ABSTRACT

Two art education researchers, one identifying as Mexican-American and one as white, raised working class, formally educated and openly queer, document divergent and yet similar journeys describing the socially constructed and constricted borders/boundaries of class, race, and sexualities, alongside the tensions and roadblocks they face as openly queer academics. Researchers/authors such as Anzuldúa (1990), Ellis (2009), and Hughes & Román (1998) utilize autoethnographic methodologies, while Yoshino (2007) situates autoethnographic research within intersections of LGBTQ and racial identities. Kadi (1999), Lorde (1984), Zandy (2004), and Zweig (2000) include working-class issues in their autoethnographic methodologies to explore limits placed upon them in their research and teaching. One result is the emergence/development of a resistance/futility model of being/sustaining/resisting as artist teacher researcher as observed/documented through memoir and journaling. Through the study, the researchers examine how they are limited in imagining themselves as whole and relevant individuals in academe. The researchers question what methodologies might be developed to strengthen bridges between LGBTQ and art education communities.
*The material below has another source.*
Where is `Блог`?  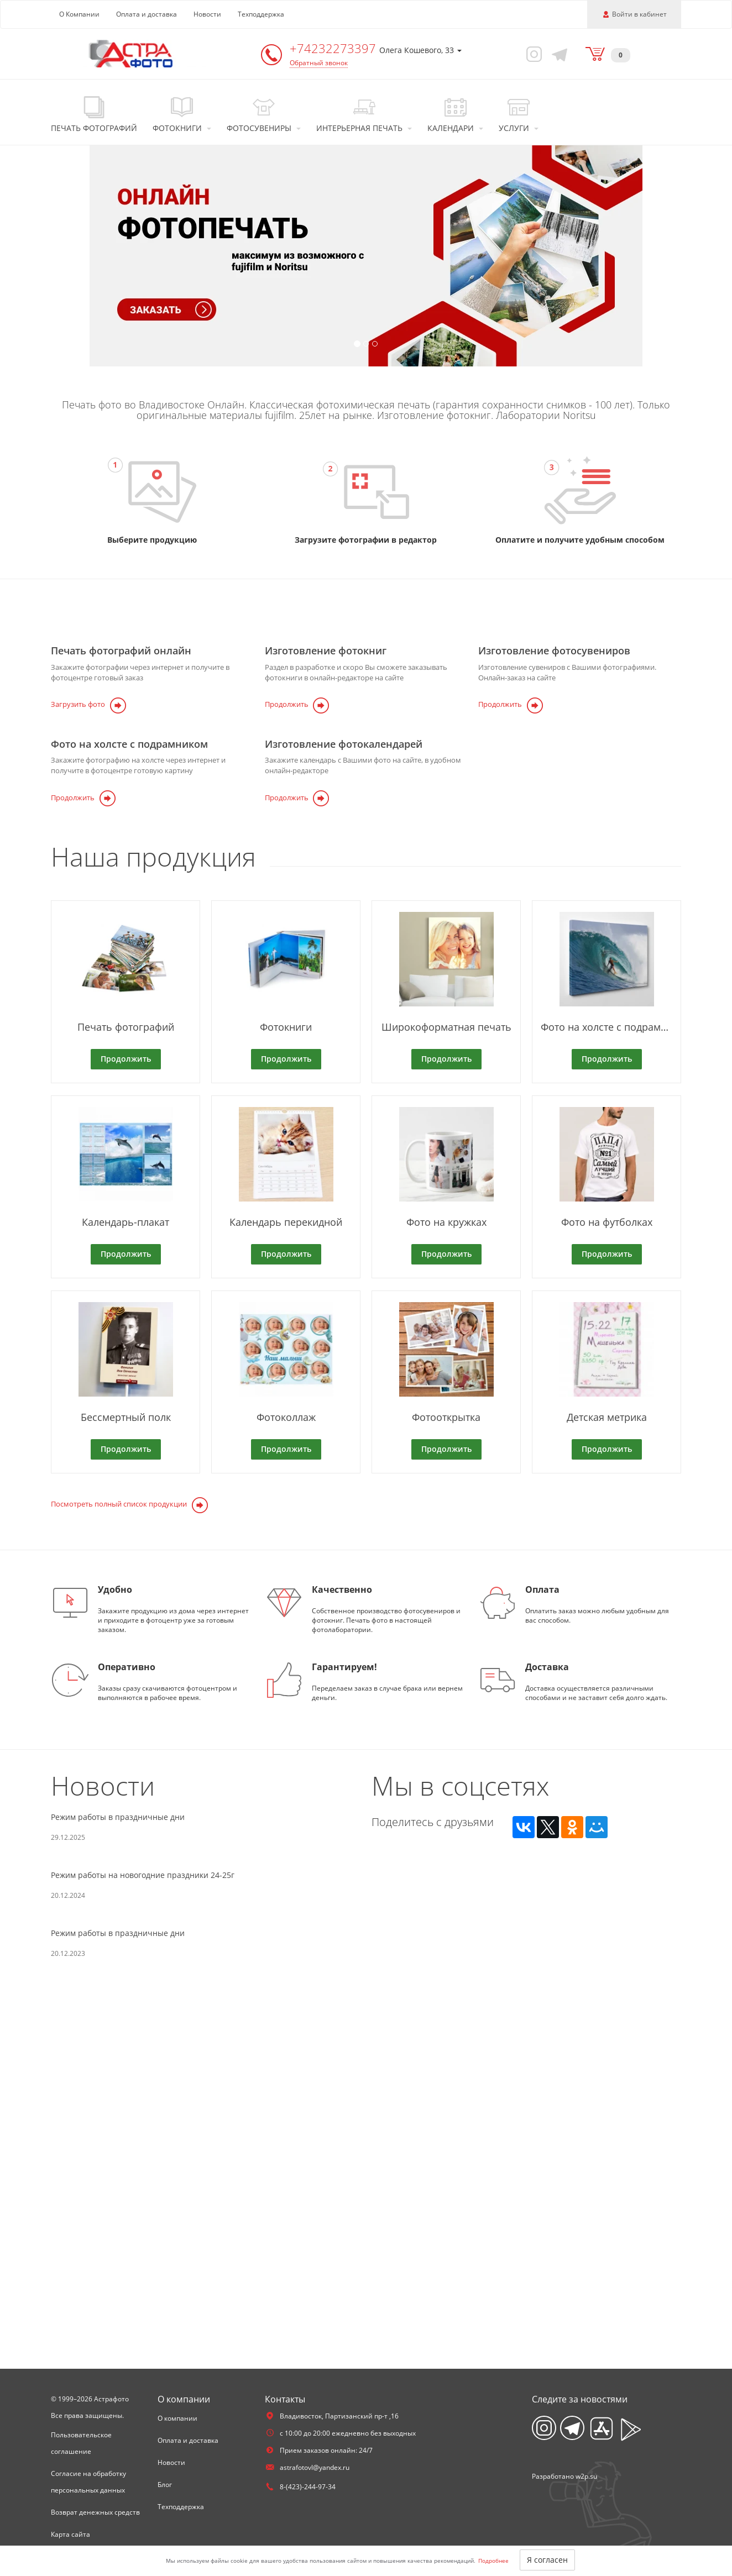
Блог is located at coordinates (165, 2484).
Researchers observe that contemporary LGBTQ climates/peers in art education mirror the horrifically homophobic and self-hating personal/professional lives/climates described/documented by researchers McNaron (1997), Jackson (2007), Stockdill (2014) as well as Chaich & Oldham (2017). These researchers contest/claim that current existing models are ill-suited and unacceptable for them. They document the futility of art educators existing under sexual radars where intersectionalities of identity, violence, fear, self-doubt, and self-confidence work against professional and personal safety and creativity. These two case studies indicate that current socially and lived realities/limits pose unreal and unlivable expectations/realities not only for the researchers themselves but also for other academics and practicing classroom teachers. Future case-study research utilizing the stories of practicing K-12 art educators is introduced and previewed and indicated as worthy and necessary.